Consistent with recommendations of the international regulators and the recommendations made in the July 2011 ICI Letter, the draft letter takes the view that the CFTC should expand the proposed list of eligible collateral to allow counterparties to a swap transaction the flexibility to agree upon the appropriate collateral that may be posted for a particular swap.  The CFTC’s proposal would limit the categories of eligible collateral to cash, U.S. Treasuries and, for initial margin only, certain government securities. 

The Consultation Paper includes a non-exhaustive list of eligible collateral as examples: cash; high quality government and central bank securities; high quality corporate bonds; high quality covered bonds; equities included in major stock indices; and gold.  In light of the BCBS/IOSCO proposal for a broader set of eligible collateral, the letter urges the CFTC to expand the list of eligible collateral.  For registered funds, the letter states that restricting collateral to a narrow range of permitted assets may force funds to hold lower-yielding securities at an increased cost to fund shareholders and/or to hold assets that do not correspond to the fund’s investment objectives. 

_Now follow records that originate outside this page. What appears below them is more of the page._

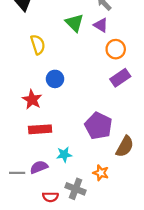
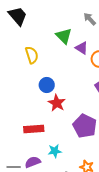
purple triangle: (101, 25) -> (82, 48), moved
red star: (32, 100) -> (57, 103), moved

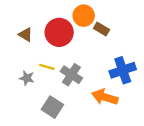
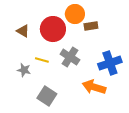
brown rectangle: (101, 29) -> (91, 26), turned -40
gray cross: (71, 75) -> (70, 57), moved

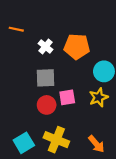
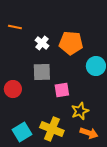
yellow star: (99, 97) -> (80, 111), moved
red circle: (47, 105) -> (13, 89), moved
orange arrow: (96, 144) -> (89, 133), turned -30

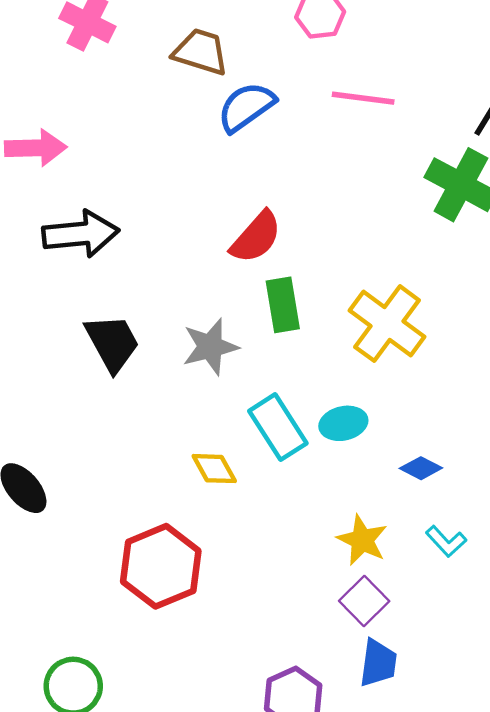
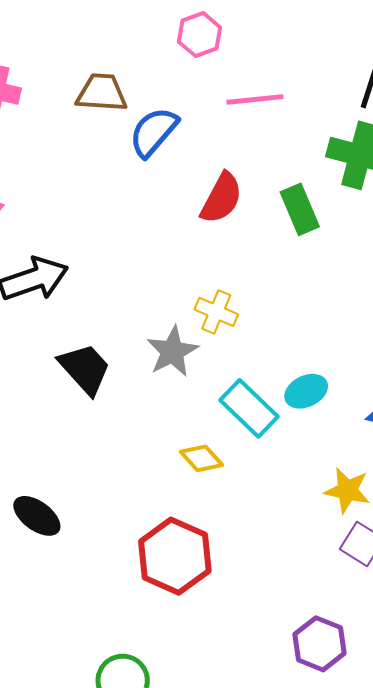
red semicircle: (256, 237) -> (221, 198), moved
green rectangle: (283, 305) -> (300, 209), moved
yellow cross: (387, 324) -> (216, 312), moved, size x0.6

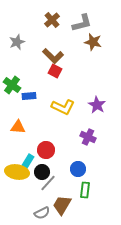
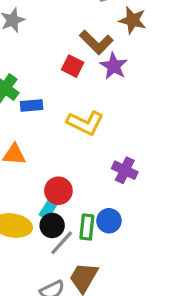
brown L-shape: (53, 56) -> (96, 42), moved
purple star: (97, 105) -> (114, 66), moved
cyan rectangle: (28, 161) -> (49, 208), moved
green rectangle: (85, 190) -> (87, 227), moved

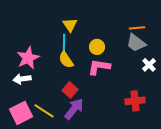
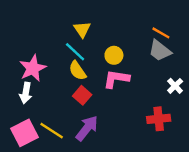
orange line: (137, 28) -> (161, 33), turned 35
cyan line: (64, 44) -> (75, 52), turned -48
white cross: (149, 65) -> (175, 86), moved
white arrow: (22, 79) -> (26, 93), turned -72
red square: (70, 90) -> (82, 95), moved

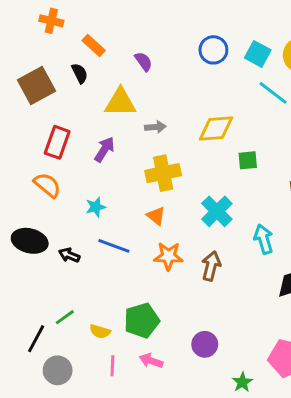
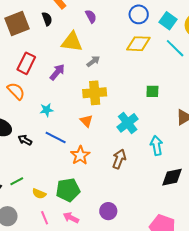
gray arrow: (155, 127) -> (93, 61), turned -40
yellow diamond: (216, 128) -> (138, 44), moved
orange star: (168, 256) -> (80, 155), moved, turned 30
pink line: (112, 366) -> (45, 218), turned -32

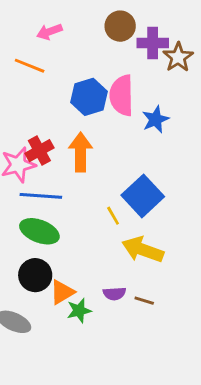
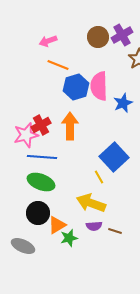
purple cross: (153, 43) -> (122, 35), moved, turned -30
orange line: (30, 66) -> (58, 65), moved
yellow line: (113, 216) -> (99, 177), moved
yellow arrow: (143, 250) -> (91, 203), moved

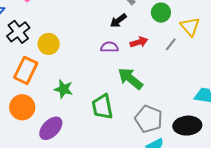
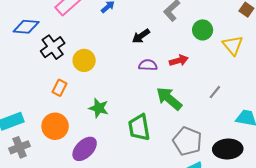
black arrow: (118, 21) -> (141, 36), moved
gray line: (171, 44) -> (215, 92), moved
orange rectangle: (26, 70) -> (60, 88), size x0.6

V. Daily Valuation of Margin

Finally, the CFTC requested comment on whether it should be more specific with regard to how frequently margin assets should be valued.  The draft letter recommends that the Commission require at least daily valuation of margin as suggested by the IOSCO and BCBS.  Daily valuation of margin will help ensure that accurate exposures are being covered.  Without frequent valuation of margin, counterparties will not be able to calibrate the amount of margin to the value of the swap positions. 

 

Jennifer S. Choi
Senior Associate Counsel – Securities Regulation

 

Attachment

endnotes

 [1] Margin Requirements for Uncleared Swaps for Swap Dealers and Major Swap Participants, RIN 3038-AC97, 77 FR 41109 (July 12, 2012), available at  http://www.gpo.gov/fdsys/pkg/FR-2012-07-12/pdf/2012-16983.pdf. See Margin Requirements for Non-Centrally-Cleared Derivatives, Basel Committee on Banking Supervision and Board of the International Organization of Securities Commissions, July 2012, available at  http://www.iosco.org/library/pubdocs/pdf/IOSCOPD387.pdf (“Consultation Paper”).

 [2] See Letter from Karrie McMillan, General Counsel, ICI, to David A. Stawick, Secretary, CFTC, dated July 11, 2011 (“July 2011 ICI Letter”).